-- Your instructions --
Every line in the records below with the string "Vicarage" needs to be copied out.

++++++++++++++++++++

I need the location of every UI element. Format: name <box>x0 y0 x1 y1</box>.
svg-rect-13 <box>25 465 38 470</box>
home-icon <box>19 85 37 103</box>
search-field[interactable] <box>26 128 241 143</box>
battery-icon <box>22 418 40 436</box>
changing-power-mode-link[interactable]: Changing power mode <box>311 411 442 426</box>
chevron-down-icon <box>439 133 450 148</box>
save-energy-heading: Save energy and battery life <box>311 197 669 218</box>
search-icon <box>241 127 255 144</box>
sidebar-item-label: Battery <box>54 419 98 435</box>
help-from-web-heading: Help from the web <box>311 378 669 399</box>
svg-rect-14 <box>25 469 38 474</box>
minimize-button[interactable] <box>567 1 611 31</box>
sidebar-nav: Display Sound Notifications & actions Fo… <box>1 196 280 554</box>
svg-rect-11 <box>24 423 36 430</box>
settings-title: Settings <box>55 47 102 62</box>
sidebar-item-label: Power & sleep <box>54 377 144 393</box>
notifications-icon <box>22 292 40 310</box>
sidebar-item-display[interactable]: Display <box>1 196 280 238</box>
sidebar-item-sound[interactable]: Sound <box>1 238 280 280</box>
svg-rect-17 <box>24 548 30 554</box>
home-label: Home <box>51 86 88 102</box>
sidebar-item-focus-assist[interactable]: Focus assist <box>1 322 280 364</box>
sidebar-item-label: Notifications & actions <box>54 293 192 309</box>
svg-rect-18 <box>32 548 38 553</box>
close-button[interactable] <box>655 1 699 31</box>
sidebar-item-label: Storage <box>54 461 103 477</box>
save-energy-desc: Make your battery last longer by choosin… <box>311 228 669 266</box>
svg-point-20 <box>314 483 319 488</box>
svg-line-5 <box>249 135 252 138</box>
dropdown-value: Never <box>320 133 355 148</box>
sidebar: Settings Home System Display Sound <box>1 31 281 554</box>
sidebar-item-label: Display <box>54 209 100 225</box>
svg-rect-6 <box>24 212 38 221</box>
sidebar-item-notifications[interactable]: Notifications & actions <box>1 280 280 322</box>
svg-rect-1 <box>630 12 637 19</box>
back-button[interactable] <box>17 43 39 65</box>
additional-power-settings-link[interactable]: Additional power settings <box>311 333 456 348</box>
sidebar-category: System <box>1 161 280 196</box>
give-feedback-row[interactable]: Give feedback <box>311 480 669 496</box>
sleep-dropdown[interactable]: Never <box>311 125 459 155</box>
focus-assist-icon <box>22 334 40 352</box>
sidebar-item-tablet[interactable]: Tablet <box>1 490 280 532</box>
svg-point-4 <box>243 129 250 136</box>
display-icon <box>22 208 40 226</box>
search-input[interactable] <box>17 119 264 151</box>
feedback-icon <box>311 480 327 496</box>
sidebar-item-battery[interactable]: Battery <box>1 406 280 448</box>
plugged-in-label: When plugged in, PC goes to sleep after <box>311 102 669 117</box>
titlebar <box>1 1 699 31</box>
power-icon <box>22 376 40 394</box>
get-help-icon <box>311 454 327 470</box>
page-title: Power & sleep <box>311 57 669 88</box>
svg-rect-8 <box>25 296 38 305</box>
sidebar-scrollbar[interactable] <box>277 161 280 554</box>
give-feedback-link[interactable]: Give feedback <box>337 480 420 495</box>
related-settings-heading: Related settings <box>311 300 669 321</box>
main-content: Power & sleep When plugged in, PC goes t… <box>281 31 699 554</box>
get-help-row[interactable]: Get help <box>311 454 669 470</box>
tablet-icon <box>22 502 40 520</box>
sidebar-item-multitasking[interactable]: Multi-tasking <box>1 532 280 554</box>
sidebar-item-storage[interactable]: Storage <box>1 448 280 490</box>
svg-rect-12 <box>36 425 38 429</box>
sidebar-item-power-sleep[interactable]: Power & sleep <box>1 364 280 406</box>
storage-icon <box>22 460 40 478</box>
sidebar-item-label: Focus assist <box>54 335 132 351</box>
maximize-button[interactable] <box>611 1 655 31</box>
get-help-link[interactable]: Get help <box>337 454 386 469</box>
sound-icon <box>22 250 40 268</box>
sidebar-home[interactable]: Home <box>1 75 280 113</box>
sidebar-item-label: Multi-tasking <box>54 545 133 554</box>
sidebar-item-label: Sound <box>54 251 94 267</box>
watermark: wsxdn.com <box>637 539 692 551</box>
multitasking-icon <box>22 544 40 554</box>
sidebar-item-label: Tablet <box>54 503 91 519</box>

++++++++++++++++++++

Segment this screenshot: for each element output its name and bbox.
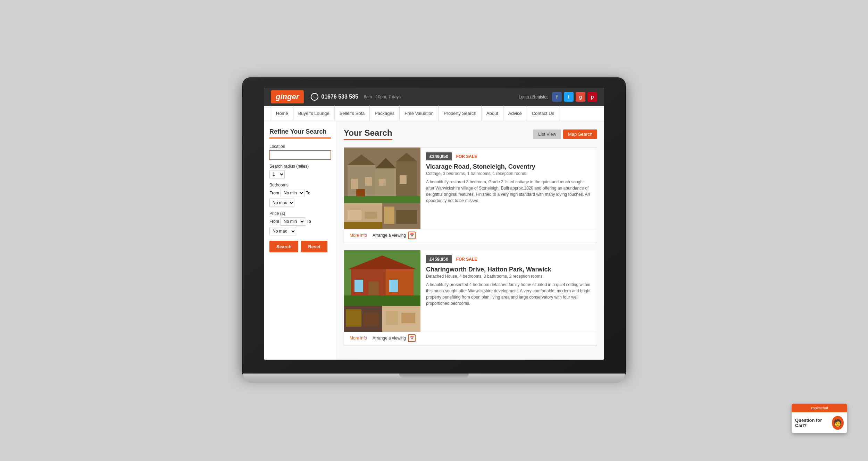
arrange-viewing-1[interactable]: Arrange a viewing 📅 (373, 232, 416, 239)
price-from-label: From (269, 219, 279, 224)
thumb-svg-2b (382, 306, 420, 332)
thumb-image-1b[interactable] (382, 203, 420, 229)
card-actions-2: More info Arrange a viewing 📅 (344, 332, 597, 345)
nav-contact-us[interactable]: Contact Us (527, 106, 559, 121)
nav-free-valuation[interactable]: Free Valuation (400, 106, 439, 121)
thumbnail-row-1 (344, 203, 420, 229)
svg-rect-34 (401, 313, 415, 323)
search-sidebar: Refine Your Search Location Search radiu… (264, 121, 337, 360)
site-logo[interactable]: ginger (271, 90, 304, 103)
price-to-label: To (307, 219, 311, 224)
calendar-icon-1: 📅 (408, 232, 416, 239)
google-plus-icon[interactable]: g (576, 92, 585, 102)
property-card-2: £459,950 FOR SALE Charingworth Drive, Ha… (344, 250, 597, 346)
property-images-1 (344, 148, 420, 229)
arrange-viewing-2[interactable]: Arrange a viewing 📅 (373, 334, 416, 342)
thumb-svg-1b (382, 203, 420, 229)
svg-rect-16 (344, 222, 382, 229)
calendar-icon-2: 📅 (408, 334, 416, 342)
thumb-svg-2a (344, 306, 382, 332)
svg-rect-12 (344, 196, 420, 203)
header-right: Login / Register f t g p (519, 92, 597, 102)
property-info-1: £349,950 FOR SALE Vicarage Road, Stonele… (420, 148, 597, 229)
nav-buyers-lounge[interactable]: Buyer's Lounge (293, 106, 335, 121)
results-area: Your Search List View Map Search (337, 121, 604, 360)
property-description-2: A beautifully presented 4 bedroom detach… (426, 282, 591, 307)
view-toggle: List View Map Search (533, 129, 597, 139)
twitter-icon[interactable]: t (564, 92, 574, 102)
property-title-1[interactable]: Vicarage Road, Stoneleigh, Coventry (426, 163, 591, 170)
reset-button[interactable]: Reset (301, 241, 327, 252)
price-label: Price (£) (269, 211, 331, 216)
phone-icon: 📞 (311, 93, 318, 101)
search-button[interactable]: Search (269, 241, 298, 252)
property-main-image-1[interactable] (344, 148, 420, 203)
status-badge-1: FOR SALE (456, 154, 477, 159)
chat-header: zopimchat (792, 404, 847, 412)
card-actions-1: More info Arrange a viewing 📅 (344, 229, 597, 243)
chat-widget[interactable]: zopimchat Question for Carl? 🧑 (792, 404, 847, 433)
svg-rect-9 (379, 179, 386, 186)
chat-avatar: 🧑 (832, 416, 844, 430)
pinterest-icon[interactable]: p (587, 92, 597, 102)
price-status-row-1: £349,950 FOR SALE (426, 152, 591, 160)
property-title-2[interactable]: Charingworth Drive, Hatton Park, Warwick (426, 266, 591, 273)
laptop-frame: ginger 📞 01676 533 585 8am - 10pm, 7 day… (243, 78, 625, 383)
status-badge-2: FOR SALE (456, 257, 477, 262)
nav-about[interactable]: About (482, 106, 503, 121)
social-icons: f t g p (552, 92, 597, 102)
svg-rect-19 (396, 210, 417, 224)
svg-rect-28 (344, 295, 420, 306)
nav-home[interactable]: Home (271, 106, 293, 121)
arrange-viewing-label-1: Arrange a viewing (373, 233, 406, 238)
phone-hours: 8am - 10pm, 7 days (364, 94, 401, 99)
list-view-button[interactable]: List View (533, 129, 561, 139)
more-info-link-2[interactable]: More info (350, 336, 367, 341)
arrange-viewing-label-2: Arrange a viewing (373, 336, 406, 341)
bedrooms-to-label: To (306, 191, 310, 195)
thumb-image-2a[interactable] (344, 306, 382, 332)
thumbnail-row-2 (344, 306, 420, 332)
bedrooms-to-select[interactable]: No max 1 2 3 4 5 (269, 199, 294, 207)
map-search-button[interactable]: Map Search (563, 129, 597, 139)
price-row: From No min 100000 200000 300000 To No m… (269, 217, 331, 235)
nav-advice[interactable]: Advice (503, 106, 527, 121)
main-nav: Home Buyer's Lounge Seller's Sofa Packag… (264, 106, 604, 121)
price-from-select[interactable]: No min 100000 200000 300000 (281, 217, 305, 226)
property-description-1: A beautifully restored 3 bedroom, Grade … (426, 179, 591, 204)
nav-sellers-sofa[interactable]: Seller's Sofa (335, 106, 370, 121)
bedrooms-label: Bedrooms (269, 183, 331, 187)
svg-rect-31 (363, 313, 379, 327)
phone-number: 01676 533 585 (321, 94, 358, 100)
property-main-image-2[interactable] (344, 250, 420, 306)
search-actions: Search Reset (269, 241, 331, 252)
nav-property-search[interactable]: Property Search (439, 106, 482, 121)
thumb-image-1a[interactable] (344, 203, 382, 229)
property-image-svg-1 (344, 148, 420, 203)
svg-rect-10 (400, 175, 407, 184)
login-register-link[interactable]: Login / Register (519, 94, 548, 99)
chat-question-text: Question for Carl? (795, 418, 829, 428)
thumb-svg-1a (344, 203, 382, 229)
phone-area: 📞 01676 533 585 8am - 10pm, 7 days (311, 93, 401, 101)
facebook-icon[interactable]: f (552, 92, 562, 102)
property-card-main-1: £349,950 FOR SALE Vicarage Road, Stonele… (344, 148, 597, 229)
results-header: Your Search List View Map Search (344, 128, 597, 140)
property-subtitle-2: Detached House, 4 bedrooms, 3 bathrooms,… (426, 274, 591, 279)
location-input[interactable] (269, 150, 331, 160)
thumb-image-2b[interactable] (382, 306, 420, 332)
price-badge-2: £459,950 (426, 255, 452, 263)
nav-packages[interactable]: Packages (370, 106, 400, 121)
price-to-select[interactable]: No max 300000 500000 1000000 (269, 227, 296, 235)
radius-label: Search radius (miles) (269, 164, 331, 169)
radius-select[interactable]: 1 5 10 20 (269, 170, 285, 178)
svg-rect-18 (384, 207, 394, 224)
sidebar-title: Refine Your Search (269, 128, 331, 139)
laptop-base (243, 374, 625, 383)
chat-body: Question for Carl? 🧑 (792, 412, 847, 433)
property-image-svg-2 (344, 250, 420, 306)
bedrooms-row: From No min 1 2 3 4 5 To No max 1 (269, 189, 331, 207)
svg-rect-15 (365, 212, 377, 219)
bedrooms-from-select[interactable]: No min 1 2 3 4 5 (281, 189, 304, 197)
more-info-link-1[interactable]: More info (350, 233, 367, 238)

++++++++++++++++++++

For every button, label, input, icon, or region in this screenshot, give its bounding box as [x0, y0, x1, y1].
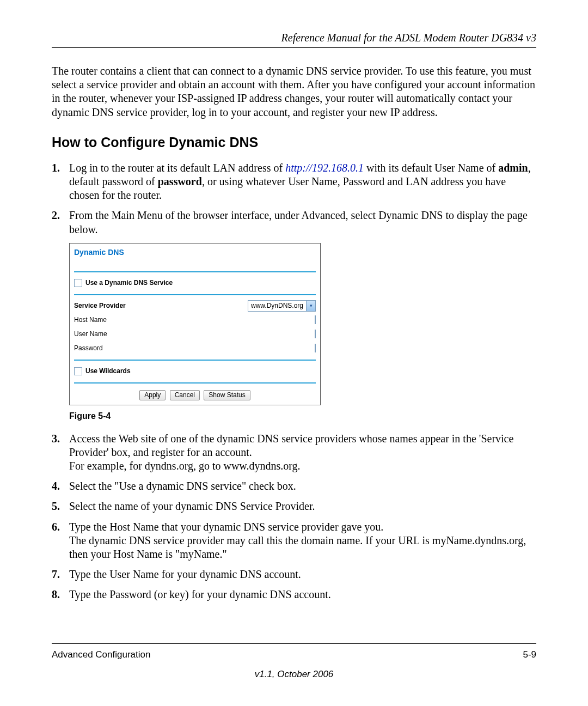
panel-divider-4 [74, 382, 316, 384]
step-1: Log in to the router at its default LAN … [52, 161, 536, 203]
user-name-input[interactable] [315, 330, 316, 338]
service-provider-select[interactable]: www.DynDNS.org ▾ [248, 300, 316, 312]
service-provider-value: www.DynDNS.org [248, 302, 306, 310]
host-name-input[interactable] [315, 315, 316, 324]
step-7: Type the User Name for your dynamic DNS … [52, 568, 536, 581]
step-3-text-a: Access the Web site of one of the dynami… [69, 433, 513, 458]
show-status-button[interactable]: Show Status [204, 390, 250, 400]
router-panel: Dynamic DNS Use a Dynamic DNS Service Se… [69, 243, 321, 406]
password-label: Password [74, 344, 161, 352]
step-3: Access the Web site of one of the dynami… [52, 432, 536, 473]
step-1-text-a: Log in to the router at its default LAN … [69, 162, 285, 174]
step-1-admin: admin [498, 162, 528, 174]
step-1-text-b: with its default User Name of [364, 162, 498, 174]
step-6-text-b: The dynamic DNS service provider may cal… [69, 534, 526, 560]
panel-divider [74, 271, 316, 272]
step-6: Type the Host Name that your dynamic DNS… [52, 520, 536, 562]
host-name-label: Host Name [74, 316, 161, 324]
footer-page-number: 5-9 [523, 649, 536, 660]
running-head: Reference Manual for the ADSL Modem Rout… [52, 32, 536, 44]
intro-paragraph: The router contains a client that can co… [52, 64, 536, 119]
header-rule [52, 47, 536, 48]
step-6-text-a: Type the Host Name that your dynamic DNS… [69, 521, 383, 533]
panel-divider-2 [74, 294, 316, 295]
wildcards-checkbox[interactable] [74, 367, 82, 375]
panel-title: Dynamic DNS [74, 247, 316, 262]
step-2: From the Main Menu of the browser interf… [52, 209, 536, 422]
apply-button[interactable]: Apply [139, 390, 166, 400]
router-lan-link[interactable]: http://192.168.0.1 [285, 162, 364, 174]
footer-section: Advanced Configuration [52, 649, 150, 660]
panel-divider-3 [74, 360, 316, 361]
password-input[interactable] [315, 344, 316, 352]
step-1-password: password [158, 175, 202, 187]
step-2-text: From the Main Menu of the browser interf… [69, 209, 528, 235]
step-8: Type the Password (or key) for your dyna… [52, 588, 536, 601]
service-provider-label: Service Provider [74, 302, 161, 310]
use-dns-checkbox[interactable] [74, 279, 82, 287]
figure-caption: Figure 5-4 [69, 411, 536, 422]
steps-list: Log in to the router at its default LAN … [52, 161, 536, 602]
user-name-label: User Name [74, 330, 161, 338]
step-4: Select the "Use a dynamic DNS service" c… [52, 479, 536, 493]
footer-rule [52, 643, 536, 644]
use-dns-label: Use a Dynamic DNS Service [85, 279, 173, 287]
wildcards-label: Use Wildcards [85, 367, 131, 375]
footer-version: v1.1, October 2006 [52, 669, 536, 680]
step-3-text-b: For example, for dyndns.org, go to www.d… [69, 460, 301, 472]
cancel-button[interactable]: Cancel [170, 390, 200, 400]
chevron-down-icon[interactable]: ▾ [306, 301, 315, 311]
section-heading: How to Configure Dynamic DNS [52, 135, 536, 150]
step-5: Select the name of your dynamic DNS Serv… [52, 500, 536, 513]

++++++++++++++++++++

-- Result of this task --
property-info-1: £349,950 FOR SALE Vicarage Road, Stonele… (420, 148, 597, 229)
property-title-1[interactable]: Vicarage Road, Stoneleigh, Coventry (426, 163, 591, 170)
property-card-main-1: £349,950 FOR SALE Vicarage Road, Stonele… (344, 148, 597, 229)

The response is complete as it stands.